Dataset excerpts
*** Block opens ***

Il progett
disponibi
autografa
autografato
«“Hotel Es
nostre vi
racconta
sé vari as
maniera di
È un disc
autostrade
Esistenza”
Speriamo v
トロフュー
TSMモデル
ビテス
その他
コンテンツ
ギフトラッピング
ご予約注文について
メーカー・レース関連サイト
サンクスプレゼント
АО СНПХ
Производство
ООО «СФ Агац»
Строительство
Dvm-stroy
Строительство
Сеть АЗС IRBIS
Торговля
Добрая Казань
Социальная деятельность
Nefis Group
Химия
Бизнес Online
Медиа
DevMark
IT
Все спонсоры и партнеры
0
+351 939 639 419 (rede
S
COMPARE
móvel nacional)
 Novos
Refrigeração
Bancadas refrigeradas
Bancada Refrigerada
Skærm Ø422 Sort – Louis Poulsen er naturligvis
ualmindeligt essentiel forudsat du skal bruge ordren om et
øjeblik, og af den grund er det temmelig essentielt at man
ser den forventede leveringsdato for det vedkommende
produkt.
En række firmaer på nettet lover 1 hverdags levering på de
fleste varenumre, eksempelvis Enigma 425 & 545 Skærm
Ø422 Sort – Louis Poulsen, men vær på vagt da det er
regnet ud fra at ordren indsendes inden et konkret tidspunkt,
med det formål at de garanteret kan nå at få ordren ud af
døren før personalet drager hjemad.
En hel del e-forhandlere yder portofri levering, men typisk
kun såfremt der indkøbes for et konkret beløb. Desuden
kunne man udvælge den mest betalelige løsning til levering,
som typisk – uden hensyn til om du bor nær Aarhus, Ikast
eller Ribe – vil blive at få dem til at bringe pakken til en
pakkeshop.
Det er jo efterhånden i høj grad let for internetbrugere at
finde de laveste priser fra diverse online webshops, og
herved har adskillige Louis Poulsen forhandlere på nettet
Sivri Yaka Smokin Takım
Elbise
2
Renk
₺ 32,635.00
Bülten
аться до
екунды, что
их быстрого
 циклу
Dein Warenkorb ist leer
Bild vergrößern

*** Block closes ***

INSTRUCTIONS FOR THE TASK
Please give again the lines above between the line holding "som typisk –" and the line holding "екунды, что", inclusive, exactly as they are and with nothing added.

COMPLETED TASK
som typisk – uden hensyn til om du bor nær Aarhus, Ikast
eller Ribe – vil blive at få dem til at bringe pakken til en
pakkeshop.
Det er jo efterhånden i høj grad let for internetbrugere at
finde de laveste priser fra diverse online webshops, og
herved har adskillige Louis Poulsen forhandlere på nettet
Sivri Yaka Smokin Takım
Elbise
2
Renk
₺ 32,635.00
Bülten
аться до
екунды, что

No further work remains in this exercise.